Back when I read Ignorant Armies and Wolf Riders, I commented that several of the short stories they included felt almost like backstories for a tabletop roleplaying game characters. “Here is how this normal boy got a bit of skills and decided to head out into the wide and dangerous world for some adventures!”
Reading Konrad feels a little bit like a novel-length version of one of these short stories. Our protagonist (named Konrad, unsurprisingly) is a young man living in the psudeo-early-Rennessance world of Warhammer Fantasy. Never having known his parents, he works for the local tavern-keeper, barely better than a slave, and knows of nothing beyond his small village and the nearby forest where he sometimes hunts for firewood. He does, however, have something that sets him apart from others, and that is a sporadic ability to foresee imminent danger. When he uses this gift to save the life of a nobleman’s daughter, she rewards him with a bow and arrows of his own, and these tools (and the friendship he forges with her) set him on a path to both adventure and danger.

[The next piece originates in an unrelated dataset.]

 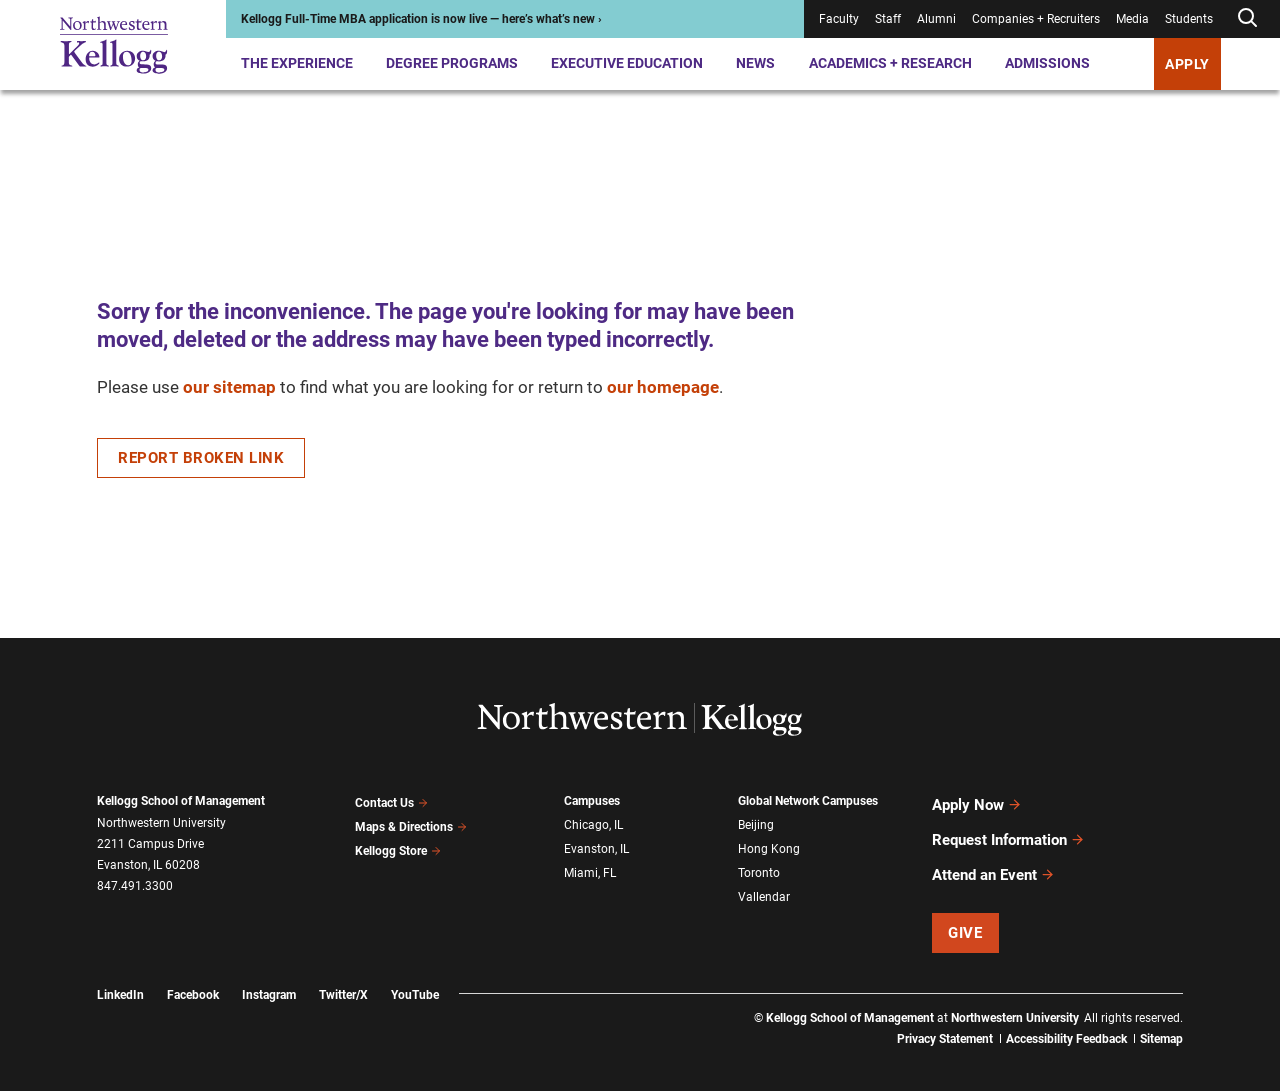 I want to click on Instagram, so click(x=269, y=977).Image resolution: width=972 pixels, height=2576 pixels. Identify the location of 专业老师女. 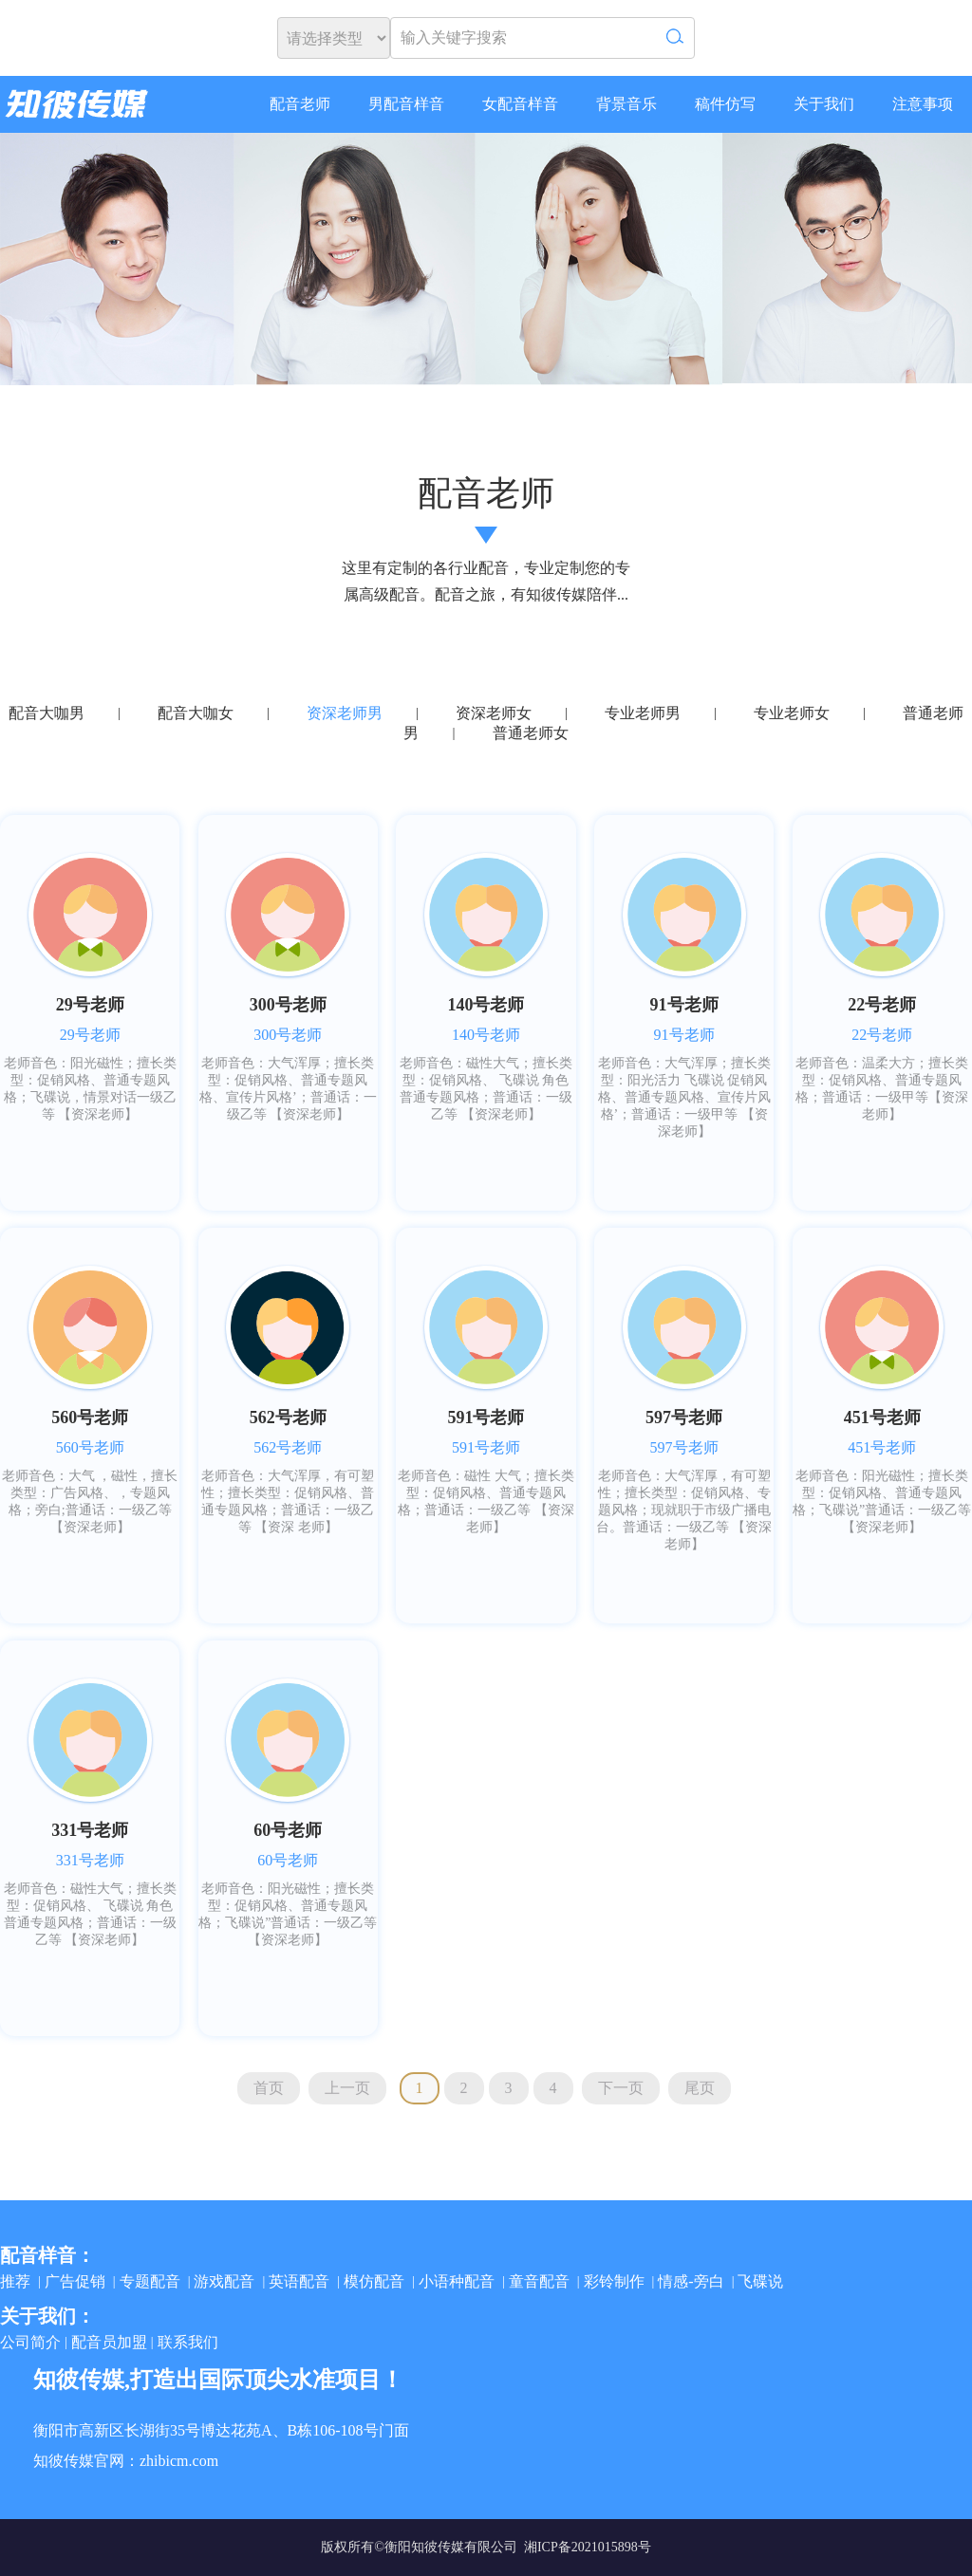
(792, 713).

The biggest issue with Konrad is that it feels like reading half of a story, and not in a satisfying way. We spend plenty of time with Konrad in the village and follow the event that pushes him to leave his home (which is a pretty decent setpiece, to be fair) in detail, but once he meets up with his mentor figure, the plot shifts into high gear while simultaneously stalling. Ferring skips over years worth of downtime, handwaves a lot of relationship development and character maturity, and then, apparently realizing he’s almost out of page space, suddenly throws the characters into an adventure that’s introduced, begun, and resolved in less than thirty pages, giving little time for real tension or intrigue. As I said in the opening, it feels more like reading the backstory for a Dungeons and Dragons character (or, to be more technically accurate, a Warhammer Fantasy Roleplay character) than a fleshed-out story.
Other, smaller gripes included a few moments that I felt were a bit unbelievable (how is Konrad good enough to win several knife fights without having been in melee combat before?) and an excessively high reliance on the protagonist simply narrating his feelings to the audience or someone bluntly explaining facts about the story’s world instead of showcasing action or character development in a more dynamic way.
The story isn’t all bad, though – Wolf, Konrad’s mysterious mercenary mentor, was entertaining and intriguing and as I mentioned earlier, the series of scenes that finally forces Konrad to leave the village was quite fun. The prose is unremarkable, but not distractingly bad, and despite his blank-slate quality, Konrad was rather likable in his earnestness.
I didn’t hate this one, but I really do wish that we could have gotten an extra 50 pages so that it could feel like a proper adventure.
Warnings: Like most Warhammer Fantasy novels, the book features a fair amount of gory violence and what I like to call “general low-fantasy unpleasantness” – unjust executions, mistreatment of the poor, slavery, etc. There are also some references to child abuse and to torture, although neither are given graphic descriptions.